■ Rendered page images:
================
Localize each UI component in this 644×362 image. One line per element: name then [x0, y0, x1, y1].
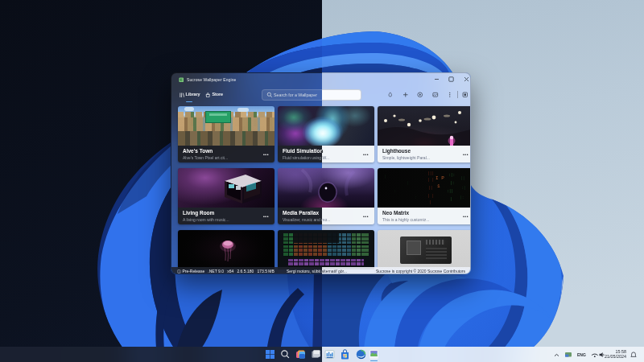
svg-text:|:: |:	[460, 195, 464, 200]
svg-text:||: ||	[460, 176, 464, 180]
svg-text:I P: I P	[436, 175, 444, 181]
svg-text:| |: | |	[427, 178, 434, 182]
svg-text::: :	[394, 189, 396, 193]
svg-text:|: |	[429, 200, 431, 204]
svg-text:| |: | |	[427, 194, 434, 198]
svg-text:|: |	[407, 181, 409, 185]
svg-text:|: |	[450, 197, 452, 201]
svg-text:|:: |:	[450, 181, 454, 185]
svg-text::||: :||	[447, 189, 453, 193]
svg-text:||: ||	[428, 186, 432, 190]
svg-text:|: |	[384, 175, 386, 179]
svg-text::|: :|	[461, 186, 465, 190]
svg-text::|:: :|:	[448, 173, 455, 177]
svg-text:|||: |||	[427, 171, 434, 175]
svg-text:1: 1	[437, 183, 440, 189]
svg-text::: :	[415, 195, 417, 200]
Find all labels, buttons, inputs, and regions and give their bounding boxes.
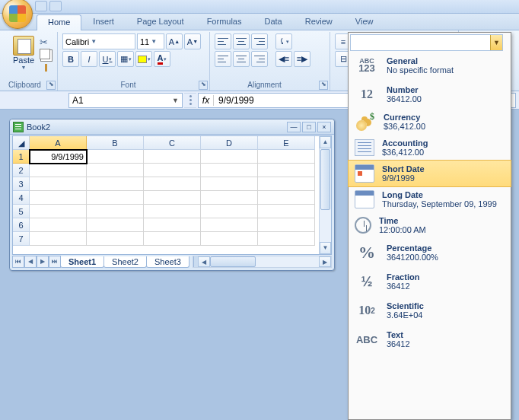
================
■ WORK TASK: Render the data above verbatim and without pictures.

■ TASK RESPONSE:
Localize each UI component in this 644×362 image. One line per element: name then [x0, y0, x1, y1].
svg-text:|:: |:	[460, 195, 464, 200]
svg-text:||: ||	[460, 176, 464, 180]
svg-text:I P: I P	[436, 175, 444, 181]
svg-text:| |: | |	[427, 178, 434, 182]
svg-text::: :	[394, 189, 396, 193]
svg-text:|: |	[429, 200, 431, 204]
svg-text:| |: | |	[427, 194, 434, 198]
svg-text:|: |	[407, 181, 409, 185]
svg-text:|: |	[450, 197, 452, 201]
svg-text:|:: |:	[450, 181, 454, 185]
svg-text::||: :||	[447, 189, 453, 193]
svg-text:||: ||	[428, 186, 432, 190]
svg-text:|: |	[384, 175, 386, 179]
svg-text::|: :|	[461, 186, 465, 190]
svg-text::|:: :|:	[448, 173, 455, 177]
svg-text:|||: |||	[427, 171, 434, 175]
svg-text:1: 1	[437, 183, 440, 189]
svg-text::: :	[415, 195, 417, 200]
Find all labels, buttons, inputs, and regions and give their bounding boxes.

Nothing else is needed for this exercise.